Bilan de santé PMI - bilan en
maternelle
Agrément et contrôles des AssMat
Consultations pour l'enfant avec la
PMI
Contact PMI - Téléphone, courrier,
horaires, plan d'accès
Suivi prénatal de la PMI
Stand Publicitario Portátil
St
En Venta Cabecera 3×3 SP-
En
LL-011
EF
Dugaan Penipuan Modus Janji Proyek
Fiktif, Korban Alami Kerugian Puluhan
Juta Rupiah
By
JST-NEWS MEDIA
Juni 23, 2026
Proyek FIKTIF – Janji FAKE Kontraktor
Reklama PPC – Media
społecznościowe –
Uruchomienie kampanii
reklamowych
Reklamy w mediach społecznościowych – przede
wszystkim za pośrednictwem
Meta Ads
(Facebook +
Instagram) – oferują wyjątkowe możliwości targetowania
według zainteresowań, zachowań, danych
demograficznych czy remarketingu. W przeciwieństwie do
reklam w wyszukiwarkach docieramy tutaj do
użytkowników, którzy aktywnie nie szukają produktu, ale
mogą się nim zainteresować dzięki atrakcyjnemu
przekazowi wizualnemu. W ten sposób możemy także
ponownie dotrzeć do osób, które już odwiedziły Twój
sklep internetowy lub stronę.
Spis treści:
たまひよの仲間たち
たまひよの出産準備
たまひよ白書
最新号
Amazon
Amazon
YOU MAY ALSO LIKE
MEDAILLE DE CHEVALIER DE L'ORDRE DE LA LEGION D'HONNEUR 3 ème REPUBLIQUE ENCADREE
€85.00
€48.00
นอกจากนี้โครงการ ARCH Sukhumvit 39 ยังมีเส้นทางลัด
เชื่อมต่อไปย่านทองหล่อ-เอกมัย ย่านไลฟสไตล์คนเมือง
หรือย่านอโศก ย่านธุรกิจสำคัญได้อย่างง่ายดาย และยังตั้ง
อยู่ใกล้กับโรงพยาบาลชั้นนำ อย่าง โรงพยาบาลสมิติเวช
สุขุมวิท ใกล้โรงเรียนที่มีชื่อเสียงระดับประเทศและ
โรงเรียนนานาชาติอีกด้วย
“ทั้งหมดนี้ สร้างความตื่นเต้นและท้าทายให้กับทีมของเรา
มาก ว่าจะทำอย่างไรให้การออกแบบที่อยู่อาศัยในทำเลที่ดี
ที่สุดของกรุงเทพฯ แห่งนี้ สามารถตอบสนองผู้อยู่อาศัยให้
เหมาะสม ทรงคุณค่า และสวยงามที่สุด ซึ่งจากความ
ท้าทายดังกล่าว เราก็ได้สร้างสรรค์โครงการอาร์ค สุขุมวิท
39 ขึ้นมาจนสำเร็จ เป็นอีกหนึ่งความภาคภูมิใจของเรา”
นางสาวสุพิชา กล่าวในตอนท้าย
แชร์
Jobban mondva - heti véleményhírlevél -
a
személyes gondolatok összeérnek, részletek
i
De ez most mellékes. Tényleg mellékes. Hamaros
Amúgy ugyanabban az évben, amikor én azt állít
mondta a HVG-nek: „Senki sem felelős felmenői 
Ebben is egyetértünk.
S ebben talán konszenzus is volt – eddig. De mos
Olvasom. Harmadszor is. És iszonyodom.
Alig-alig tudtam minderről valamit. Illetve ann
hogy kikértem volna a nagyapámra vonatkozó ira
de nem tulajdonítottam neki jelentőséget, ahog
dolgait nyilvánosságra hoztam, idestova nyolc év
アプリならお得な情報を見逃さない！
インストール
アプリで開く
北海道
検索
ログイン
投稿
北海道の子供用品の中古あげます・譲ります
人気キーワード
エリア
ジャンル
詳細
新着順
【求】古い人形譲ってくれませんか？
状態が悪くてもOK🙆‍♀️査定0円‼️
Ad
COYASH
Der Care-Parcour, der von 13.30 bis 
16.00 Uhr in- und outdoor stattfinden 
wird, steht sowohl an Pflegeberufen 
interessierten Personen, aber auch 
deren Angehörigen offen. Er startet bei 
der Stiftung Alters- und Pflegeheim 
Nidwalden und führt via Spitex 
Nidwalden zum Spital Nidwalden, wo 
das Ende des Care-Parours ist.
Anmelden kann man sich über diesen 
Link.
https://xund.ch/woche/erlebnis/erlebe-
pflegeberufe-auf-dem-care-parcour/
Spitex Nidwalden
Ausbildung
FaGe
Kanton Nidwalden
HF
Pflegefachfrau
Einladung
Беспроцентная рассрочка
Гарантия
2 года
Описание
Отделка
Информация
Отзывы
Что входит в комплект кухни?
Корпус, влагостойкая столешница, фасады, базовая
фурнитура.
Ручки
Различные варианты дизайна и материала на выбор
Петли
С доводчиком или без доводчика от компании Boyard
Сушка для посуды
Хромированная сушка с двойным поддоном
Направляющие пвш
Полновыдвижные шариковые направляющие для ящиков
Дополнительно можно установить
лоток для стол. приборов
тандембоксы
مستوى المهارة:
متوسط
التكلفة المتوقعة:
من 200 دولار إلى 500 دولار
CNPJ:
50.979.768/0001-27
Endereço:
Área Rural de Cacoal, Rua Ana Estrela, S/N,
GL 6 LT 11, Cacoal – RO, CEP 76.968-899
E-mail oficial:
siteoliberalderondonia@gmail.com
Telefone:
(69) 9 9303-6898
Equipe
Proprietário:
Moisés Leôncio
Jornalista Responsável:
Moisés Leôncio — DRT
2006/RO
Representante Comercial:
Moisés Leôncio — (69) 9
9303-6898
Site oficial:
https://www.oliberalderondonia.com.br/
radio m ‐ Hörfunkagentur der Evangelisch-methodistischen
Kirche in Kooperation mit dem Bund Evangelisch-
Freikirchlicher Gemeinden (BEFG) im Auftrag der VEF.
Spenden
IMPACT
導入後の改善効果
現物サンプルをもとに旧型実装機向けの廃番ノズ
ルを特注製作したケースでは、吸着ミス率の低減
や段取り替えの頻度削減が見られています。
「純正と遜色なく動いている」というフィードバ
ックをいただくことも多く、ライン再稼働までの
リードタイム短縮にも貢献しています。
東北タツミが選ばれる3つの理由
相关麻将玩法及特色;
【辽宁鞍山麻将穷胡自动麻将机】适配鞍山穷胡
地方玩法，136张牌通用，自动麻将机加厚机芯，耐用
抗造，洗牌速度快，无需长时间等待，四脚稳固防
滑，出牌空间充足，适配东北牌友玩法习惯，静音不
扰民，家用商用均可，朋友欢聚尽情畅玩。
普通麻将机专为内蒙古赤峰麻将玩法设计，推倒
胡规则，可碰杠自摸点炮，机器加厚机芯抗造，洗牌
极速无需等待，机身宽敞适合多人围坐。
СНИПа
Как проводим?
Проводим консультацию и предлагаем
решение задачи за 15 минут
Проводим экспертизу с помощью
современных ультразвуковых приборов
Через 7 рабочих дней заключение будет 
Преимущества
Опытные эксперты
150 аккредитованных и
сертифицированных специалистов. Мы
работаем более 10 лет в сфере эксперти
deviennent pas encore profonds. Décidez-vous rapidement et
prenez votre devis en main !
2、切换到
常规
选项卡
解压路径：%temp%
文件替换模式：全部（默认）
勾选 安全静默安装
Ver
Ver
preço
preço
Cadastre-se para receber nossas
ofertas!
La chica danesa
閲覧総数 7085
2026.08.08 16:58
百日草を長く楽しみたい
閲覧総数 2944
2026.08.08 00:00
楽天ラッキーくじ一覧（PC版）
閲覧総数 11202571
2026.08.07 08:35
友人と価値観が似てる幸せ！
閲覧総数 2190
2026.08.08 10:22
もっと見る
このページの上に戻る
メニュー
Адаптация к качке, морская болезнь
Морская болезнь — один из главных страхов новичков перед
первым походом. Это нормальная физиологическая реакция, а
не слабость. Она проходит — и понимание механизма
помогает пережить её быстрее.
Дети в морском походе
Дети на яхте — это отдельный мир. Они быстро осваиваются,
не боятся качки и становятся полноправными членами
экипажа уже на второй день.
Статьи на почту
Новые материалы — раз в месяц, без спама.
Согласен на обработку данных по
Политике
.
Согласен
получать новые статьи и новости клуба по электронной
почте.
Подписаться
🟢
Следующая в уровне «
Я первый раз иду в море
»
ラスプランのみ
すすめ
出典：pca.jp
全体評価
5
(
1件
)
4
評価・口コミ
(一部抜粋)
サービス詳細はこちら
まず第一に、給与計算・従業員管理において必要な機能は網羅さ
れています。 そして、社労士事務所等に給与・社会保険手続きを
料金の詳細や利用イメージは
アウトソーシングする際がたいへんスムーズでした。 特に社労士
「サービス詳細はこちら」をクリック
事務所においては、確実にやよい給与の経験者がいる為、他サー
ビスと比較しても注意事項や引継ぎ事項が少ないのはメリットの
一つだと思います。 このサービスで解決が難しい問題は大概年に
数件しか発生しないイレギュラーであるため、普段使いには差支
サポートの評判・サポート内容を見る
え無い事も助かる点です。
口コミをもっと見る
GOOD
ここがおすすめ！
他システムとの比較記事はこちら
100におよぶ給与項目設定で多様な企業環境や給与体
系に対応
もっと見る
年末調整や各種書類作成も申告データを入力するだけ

####################

Exercise >>
Look above for the line with "โรงเรียนนานาชาติอีกด้วย" and the line with "ท้าทายดังกล่าว เราก็ได้สร้างสรรค์โครงการอาร์ค สุขุมวิท"; transcribe both and all lines in between, exactly, and nothing else.

Answer to this task >>
โรงเรียนนานาชาติอีกด้วย
“ทั้งหมดนี้ สร้างความตื่นเต้นและท้าทายให้กับทีมของเรา
มาก ว่าจะทำอย่างไรให้การออกแบบที่อยู่อาศัยในทำเลที่ดี
ที่สุดของกรุงเทพฯ แห่งนี้ สามารถตอบสนองผู้อยู่อาศัยให้
เหมาะสม ทรงคุณค่า และสวยงามที่สุด ซึ่งจากความ
ท้าทายดังกล่าว เราก็ได้สร้างสรรค์โครงการอาร์ค สุขุมวิท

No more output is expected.